NDVI sobre un viñedo derivado de un Uav

NDVI sobre un viñedo derivado de un Uav

Estos pequeños aviones autónomos examinan los campos de cultivo y mediante las imágenes que capturan pueden analizar el estado de los campos. De esta forma los agricultores consiguen ahorrar en fertilizantes y optimizar sus cosechas.

En el campo de los drones o vehículos no-tripulados cada mes aparecen nuevos avances: su utilización para cuestiones militares es ya muy avanzada; a nivel civil llevan tiempo utilizándose como juguetes y entretenimiento, y para labores fotográficas.

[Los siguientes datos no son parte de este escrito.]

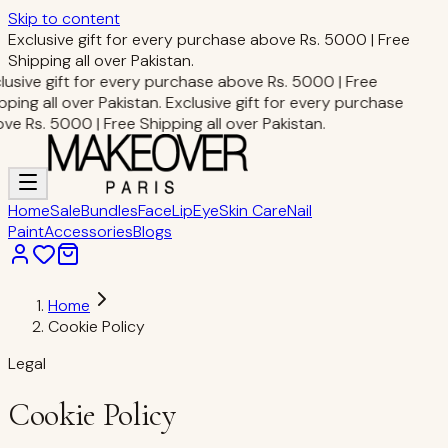
Skip to content
Exclusive gift for every purchase above Rs. 5000 | Free
Shipping all over Pakistan.
lusive gift for every purchase above Rs. 5000 | Free
pping all over Pakistan.
Exclusive gift for every purchase
ve Rs. 5000 | Free Shipping all over Pakistan.
Home
Sale
Bundles
Face
Lip
Eye
Skin Care
Nail
Paint
Accessories
Blogs
Home
Cookie Policy
Legal
Cookie Policy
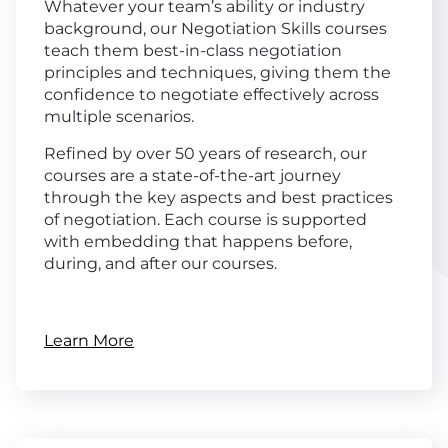
Whatever your team’s ability or industry
background, our Negotiation Skills courses
teach them best-in-class negotiation
principles and techniques, giving them the
confidence to negotiate effectively across
multiple scenarios.
Refined by over 50 years of research, our
courses are a state-of-the-art journey
through the key aspects and best practices
of negotiation. Each course is supported
with embedding that happens before,
during, and after our courses.
Learn More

Ahora en los paises agrícolas se están utilizando estos pequeños aviones no tripulados para examinar los terrenos de cultivo y ayudar a los agricultores a optimizar su trabajo con las cosechas.

Estos pequeños modelos generalmente motorizados eléctricamente, están complementados por software especializado para realizar todos los cálculos en base a los datos recogidos. Son avión livianos y cuentan con un GPS, un modo de vuelo autónomo y basta indicarle en un mapa convencional (generalmente basado en Google Maps o similar) la zona aproximada a examinar.

El concepto surgió como una forma de obtener una cartografía muy especializada: equipando al avión con unas cámaras de luz visible y de otras longitudes de onda del espectro que toman las imágenes se examina el reflejo de la luz ambiente sobre los terrenos. Esto genera una especie de mapa de salud vegetal (índice NDVI) de gran precisión que pueden examinarse posteriormente con el software adecuado. Los operadores tan solo tienen que soltar el avión en el campo, esperar a que recolecte la información y aterrice en el punto de partida.

Los colores de las imágenes simbolizan los valores de concentración de ciertos compuestos químicos, un cálculo de la biomasa y otros detalles. Como las cámaras pueden distinguir la superficie ocupada por las plantas con gran precisión esos valores mejoran los cálculos que si se realizaran tan solo de forma aproximada. Los agricultores pueden entonces decidir utilizar un tipo de fertilizantes u otros, aumentar o disminuir el riego, etcétera.

Además de mejorar el conocimiento de lo que está sucediendo en los terrenos este sistema también puede suponer un buen ahorro: optimizando la cantidad de fertilizantes que se emplean en los terrenos se pueden ahorrar unos cuantos cientos de euros por hectárea, lo que en grandes campos puede suponer toda una diferencia al final de la cosecha.